Education students at ACU's Ballarat campus will walk straight in to a school classroom as the university introduces a new "embedded" model for future teachers.
Students studying any of the uni's Bachelor of Education courses will spend two days a week working in a school or early childhood centre to experience what it's like to be a teacher right from the start of their studies.
"They will get to see the full cycle of the teaching year, and it will allow our students to engage in more observation of qualified teachers' practice," said ACU Ballarat Deputy Head of the School of Education Dr Mellita Jones.
"They will be able to develop their own practice with small groups of children.

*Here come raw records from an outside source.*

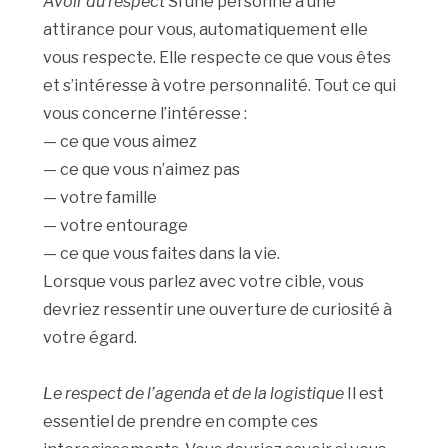
Avoir du respect
Si une personne a une
attirance pour vous, automatiquement elle
vous respecte. Elle respecte ce que vous êtes
et s’intéresse à votre personnalité. Tout ce qui
vous concerne l’intéresse :
— ce que vous aimez
— ce que vous n’aimez pas
— votre famille
— votre entourage
— ce que vous faites dans la vie.
Lorsque vous parlez avec votre cible, vous
devriez ressentir une ouverture de curiosité à
votre égard.
Le respect de l’agenda et de la logistique
Il est
essentiel de prendre en compte ces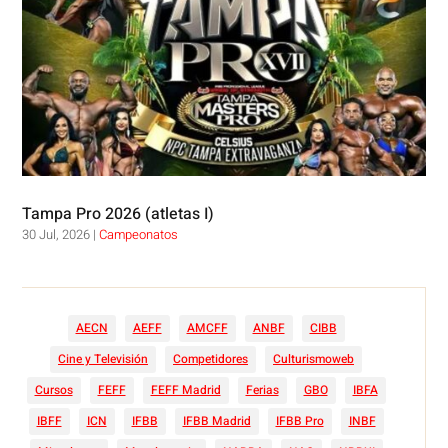
Tampa Pro 2026 (atletas I)
30 Jul, 2026
|
Campeonatos
AECN
AEFF
AMCFF
ANBF
CIBB
Cine y Televisión
Competidores
Culturismoweb
Cursos
FEFF
FEFF Madrid
Ferias
GBO
IBFA
IBFF
ICN
IFBB
IFBB Madrid
IFBB Pro
INBF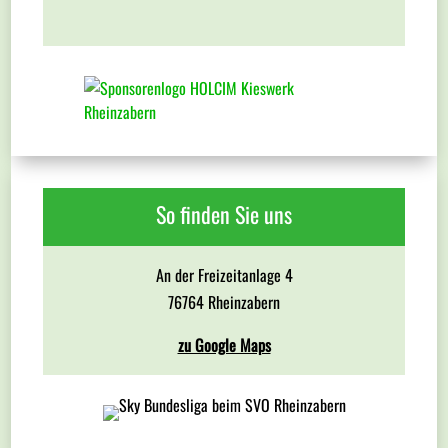
So finden Sie uns
An der Freizeitanlage 4
76764 Rheinzabern
zu Google Maps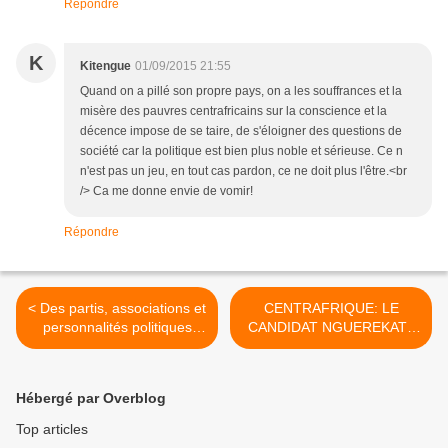
Répondre
K
Kitengue
01/09/2015 21:55
Quand on a pillé son propre pays, on a les souffrances et la
misère des pauvres centrafricains sur la conscience et la
décence impose de se taire, de s'éloigner des questions de
société car la politique est bien plus noble et sérieuse. Ce n
n'est pas un jeu, en tout cas pardon, ce ne doit plus l'être.<br
/> Ca me donne envie de vomir!
Répondre
< Des partis, associations et
CENTRAFRIQUE: LE
personnalités politiques
CANDIDAT NGUEREKATA
disent niet aux élections en
DECIDE DE RENCONTRER
octobre prochain
LA DIASPORA EN FRANCE
>
Hébergé par Overblog
Top articles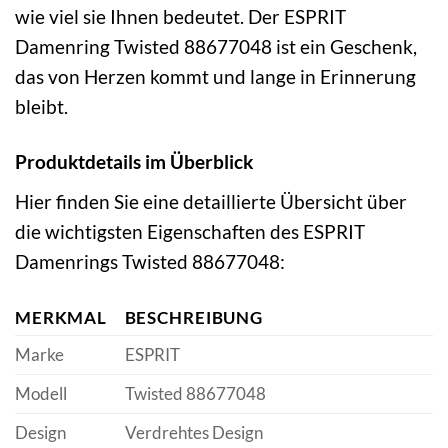
wie viel sie Ihnen bedeutet. Der ESPRIT
Damenring Twisted 88677048 ist ein Geschenk,
das von Herzen kommt und lange in Erinnerung
bleibt.
Produktdetails im Überblick
Hier finden Sie eine detaillierte Übersicht über
die wichtigsten Eigenschaften des ESPRIT
Damenrings Twisted 88677048:
MERKMAL
BESCHREIBUNG
Marke
ESPRIT
Modell
Twisted 88677048
Design
Verdrehtes Design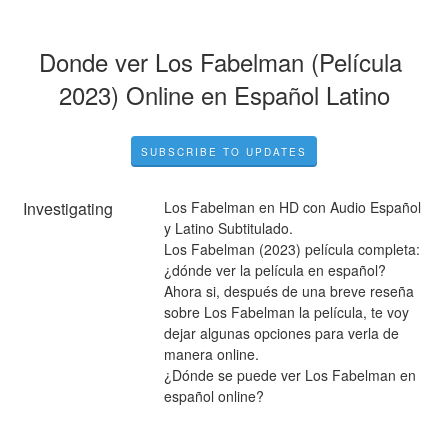
Donde ver Los Fabelman (Película 
2023) Online en Español Latino
SUBSCRIBE TO UPDATES
Investigating
Los Fabelman en HD con Audio Español 
y Latino Subtitulado.
Los Fabelman (2023) película completa: 
¿dónde ver la película en español?
Ahora si, después de una breve reseña 
sobre Los Fabelman la película, te voy 
dejar algunas opciones para verla de 
manera online.
¿Dónde se puede ver Los Fabelman en 
español online?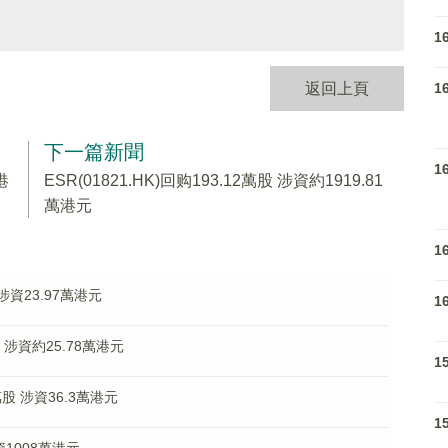
1
1
返回上頁
下一篇新聞
1
港
ESR(01821.HK)回购193.12萬股 涉資約1919.81
萬港元
1
 涉資23.97萬港元
1
股 涉資約25.78萬港元
1
萬股 涉資36.3萬港元
1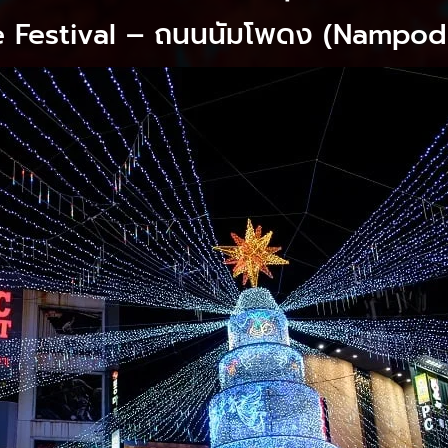
ee Festival – ถนนนัมโพดง (Nampod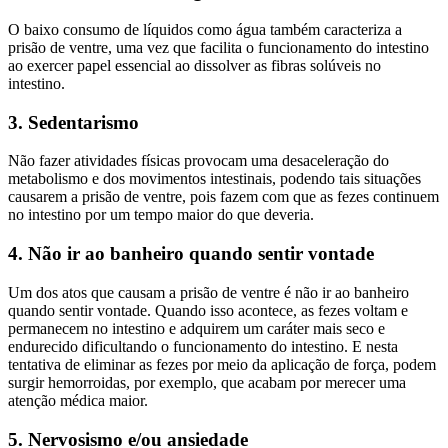
O baixo consumo de líquidos como água também caracteriza a
prisão de ventre, uma vez que facilita o funcionamento do intestino
ao exercer papel essencial ao dissolver as fibras solúveis no
intestino.
3. Sedentarismo
Não fazer atividades físicas provocam uma desaceleração do
metabolismo e dos movimentos intestinais, podendo tais situações
causarem a prisão de ventre, pois fazem com que as fezes continuem
no intestino por um tempo maior do que deveria.
4. Não ir ao banheiro quando sentir vontade
Um dos atos que causam a prisão de ventre é não ir ao banheiro
quando sentir vontade. Quando isso acontece, as fezes voltam e
permanecem no intestino e adquirem um caráter mais seco e
endurecido dificultando o funcionamento do intestino. E nesta
tentativa de eliminar as fezes por meio da aplicação de força, podem
surgir hemorroidas, por exemplo, que acabam por merecer uma
atenção médica maior.
5. Nervosismo e/ou ansiedade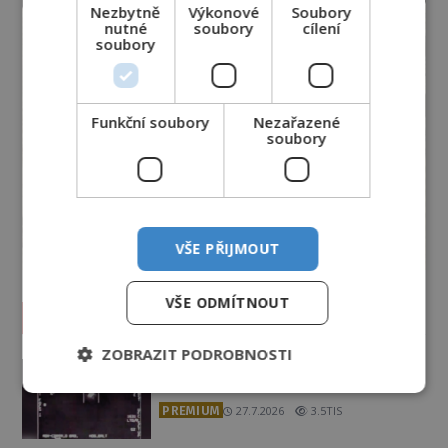
Nezbytně
Výkonové
Soubory
nutné
soubory
cílení
soubory
Funkční soubory
Nezařazené
soubory
VŠE PŘIJMOUT
VŠE ODMÍTNOUT
Vesmír a technologie
ZOBRAZIT PODROBNOSTI
Podivné události roku 2023: Jsou
Američané v obležení UFO?
PREMIUM
27.7.2026
3.5TIS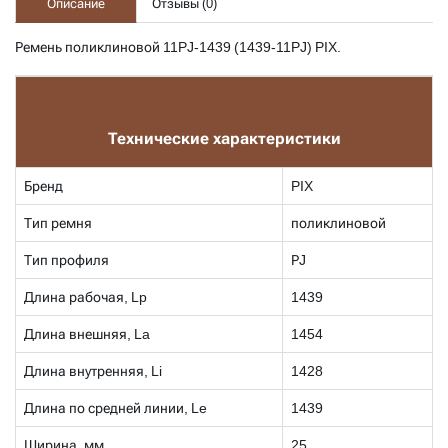
Описание
Отзывы (
0
)
Ремень поликлиновой 11PJ-1439 (1439-11PJ) PIX.
Технические характеристики
Бренд
PIX
Тип ремня
поликлиновой
Тип профиля
РJ
Длина рабочая, Lp
1439
Длина внешняя, La
1454
Длина внутренняя, Li
1428
Длина по средней линии, Le
1439
Ширина, мм
25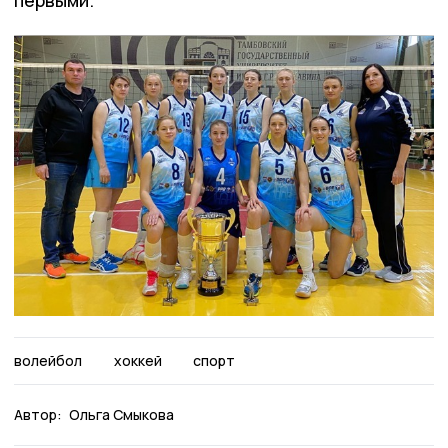
волейбол
хоккей
спорт
Автор:
Ольга Смыкова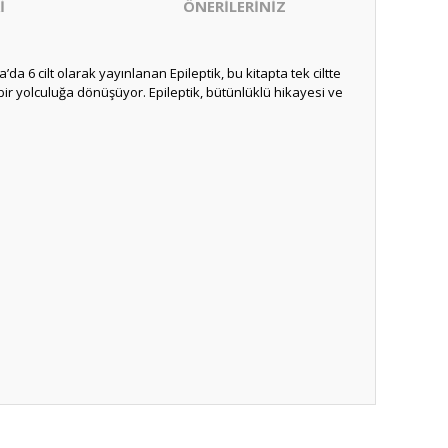
İ
ÖNERİLERİNİZ
da 6 cilt olarak yayınlanan Epileptik, bu kitapta tek ciltte
i bir yolculuğa dönüşüyor. Epileptik, bütünlüklü hikayesi ve
ıza iletebilirsiniz.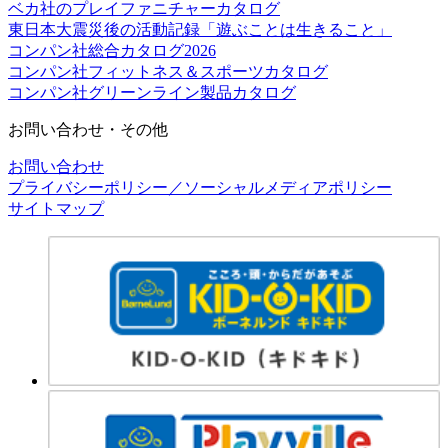
ベカ社のプレイファニチャーカタログ
東日本大震災後の活動記録「遊ぶことは生きること」
コンパン社総合カタログ2026
コンパン社フィットネス＆スポーツカタログ
コンパン社グリーンライン製品カタログ
お問い合わせ・その他
お問い合わせ
プライバシーポリシー／ソーシャルメディアポリシー
サイトマップ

This also means they will have had time to build relationships with children and school staff, and to understand the school's routines which prepares them far better as they move into the supervised and assessed teaching 'block' that follows."
Students will still take part in traditional teacher placements for longer blocks of time, but the focus will be on regular classroom time throughout the year.
Local schools, particularly Catholic primary schools, have been approached to become involved.
"So far there has been a high level of interest from local principals to be involved," Dr Jones said.
"Teachers and school leaders want to do what they can to support the profession generally and are generous in their engagement with a range of initiatives that help to shape the next generation of teachers."
Dr Jones said similar programs were running at other ACU campuses in primary and secondary education, and it made sense to extend it to the primary and early childhood courses at Ballarat to support development of high-quality teachers for regional areas.
"This opportunity will help support students at our regional campus to develop a deeper understanding of regional schools' environments and help to develop close relationships with local schools, increasing the likelihood that these students will seek employment in regional and rural schools," Dr Jones said.
"The more integrated approach should also see them moving into graduate positions feeling prepared and confident to manage the full range of experiences that a teacher engages in, and to better understand the nuances of daily school life."
With the Teacher Education Ministerial Advisory Group and education commentators calling for more "classroom ready" graduates, Dr Jones said the extra classroom time across four years would help better prepare new teachers, giving them deeper insight in to the schools and classroom before they graduate.